== AVAILABLE DATA ==
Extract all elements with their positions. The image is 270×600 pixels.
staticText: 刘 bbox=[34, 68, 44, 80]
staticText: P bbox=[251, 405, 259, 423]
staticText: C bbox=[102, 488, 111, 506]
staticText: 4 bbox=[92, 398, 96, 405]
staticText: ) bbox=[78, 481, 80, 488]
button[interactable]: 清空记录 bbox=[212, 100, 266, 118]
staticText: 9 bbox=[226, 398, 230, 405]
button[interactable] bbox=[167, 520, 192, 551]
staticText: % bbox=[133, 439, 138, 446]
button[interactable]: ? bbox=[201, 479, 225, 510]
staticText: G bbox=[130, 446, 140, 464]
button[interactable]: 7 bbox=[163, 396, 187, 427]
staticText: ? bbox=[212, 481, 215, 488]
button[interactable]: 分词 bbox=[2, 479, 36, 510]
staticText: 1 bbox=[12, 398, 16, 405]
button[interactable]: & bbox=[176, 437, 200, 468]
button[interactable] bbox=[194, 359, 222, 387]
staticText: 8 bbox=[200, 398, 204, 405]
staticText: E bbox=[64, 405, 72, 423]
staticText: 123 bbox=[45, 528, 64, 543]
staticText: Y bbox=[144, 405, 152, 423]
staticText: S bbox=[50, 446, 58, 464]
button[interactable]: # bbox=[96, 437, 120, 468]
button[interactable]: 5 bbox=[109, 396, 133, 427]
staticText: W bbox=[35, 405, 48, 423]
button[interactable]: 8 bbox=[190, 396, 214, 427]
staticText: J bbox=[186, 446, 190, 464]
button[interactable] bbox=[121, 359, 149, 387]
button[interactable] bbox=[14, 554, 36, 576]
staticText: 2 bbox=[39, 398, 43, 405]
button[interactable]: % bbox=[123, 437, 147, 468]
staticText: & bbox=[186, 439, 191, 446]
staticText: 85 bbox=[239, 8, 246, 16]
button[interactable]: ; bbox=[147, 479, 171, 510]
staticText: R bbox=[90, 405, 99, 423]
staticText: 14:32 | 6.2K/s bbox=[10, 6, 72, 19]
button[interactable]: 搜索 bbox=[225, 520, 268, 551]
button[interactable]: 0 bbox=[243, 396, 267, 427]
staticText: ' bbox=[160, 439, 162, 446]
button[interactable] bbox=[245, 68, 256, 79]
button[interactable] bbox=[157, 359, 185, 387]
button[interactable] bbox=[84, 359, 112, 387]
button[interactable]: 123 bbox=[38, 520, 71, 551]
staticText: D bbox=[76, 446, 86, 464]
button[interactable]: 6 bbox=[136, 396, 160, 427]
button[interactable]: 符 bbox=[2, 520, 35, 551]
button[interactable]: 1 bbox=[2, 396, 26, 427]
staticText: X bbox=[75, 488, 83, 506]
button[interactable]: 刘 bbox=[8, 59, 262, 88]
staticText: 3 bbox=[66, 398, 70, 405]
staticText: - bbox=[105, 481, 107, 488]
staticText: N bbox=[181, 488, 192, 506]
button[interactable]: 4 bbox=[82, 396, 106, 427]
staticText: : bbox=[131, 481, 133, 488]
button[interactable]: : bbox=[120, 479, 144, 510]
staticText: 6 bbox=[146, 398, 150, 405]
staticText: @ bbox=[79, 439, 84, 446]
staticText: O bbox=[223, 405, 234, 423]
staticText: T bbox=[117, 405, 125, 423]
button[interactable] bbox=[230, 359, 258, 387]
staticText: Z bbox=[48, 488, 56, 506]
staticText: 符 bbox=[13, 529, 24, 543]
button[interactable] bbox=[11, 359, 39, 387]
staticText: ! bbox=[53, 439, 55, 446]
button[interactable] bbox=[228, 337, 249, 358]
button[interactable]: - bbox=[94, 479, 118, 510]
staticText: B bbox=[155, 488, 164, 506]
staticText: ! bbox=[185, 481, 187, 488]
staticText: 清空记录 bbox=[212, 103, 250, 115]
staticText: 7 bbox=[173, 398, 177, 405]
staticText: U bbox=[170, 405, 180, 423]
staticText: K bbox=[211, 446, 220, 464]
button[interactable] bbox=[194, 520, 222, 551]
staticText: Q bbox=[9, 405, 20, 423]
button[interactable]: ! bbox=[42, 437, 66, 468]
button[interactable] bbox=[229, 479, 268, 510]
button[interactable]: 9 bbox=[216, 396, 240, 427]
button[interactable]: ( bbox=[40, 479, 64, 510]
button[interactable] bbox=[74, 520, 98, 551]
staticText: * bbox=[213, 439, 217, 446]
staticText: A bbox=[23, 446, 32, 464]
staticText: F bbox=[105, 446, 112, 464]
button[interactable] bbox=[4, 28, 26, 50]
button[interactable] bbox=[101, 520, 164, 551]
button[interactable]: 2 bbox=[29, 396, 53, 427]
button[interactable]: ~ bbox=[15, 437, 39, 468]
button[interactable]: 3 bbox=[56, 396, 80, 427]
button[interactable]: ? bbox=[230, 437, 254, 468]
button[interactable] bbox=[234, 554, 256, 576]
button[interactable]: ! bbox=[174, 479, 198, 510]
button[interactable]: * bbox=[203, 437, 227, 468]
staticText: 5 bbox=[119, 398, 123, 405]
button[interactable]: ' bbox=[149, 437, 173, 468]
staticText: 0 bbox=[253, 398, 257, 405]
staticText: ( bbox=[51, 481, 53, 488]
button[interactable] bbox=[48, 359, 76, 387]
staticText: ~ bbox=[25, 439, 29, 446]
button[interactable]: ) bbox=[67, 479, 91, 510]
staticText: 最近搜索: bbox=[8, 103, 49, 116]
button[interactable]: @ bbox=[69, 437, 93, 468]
===
_ACTION ITEM_
Find the lines above with the word "清空记录". Copy them out.

_ANSWER TO THIS PROBLEM_
button[interactable]: 清空记录 bbox=[212, 100, 266, 118]
staticText: 清空记录 bbox=[212, 103, 250, 115]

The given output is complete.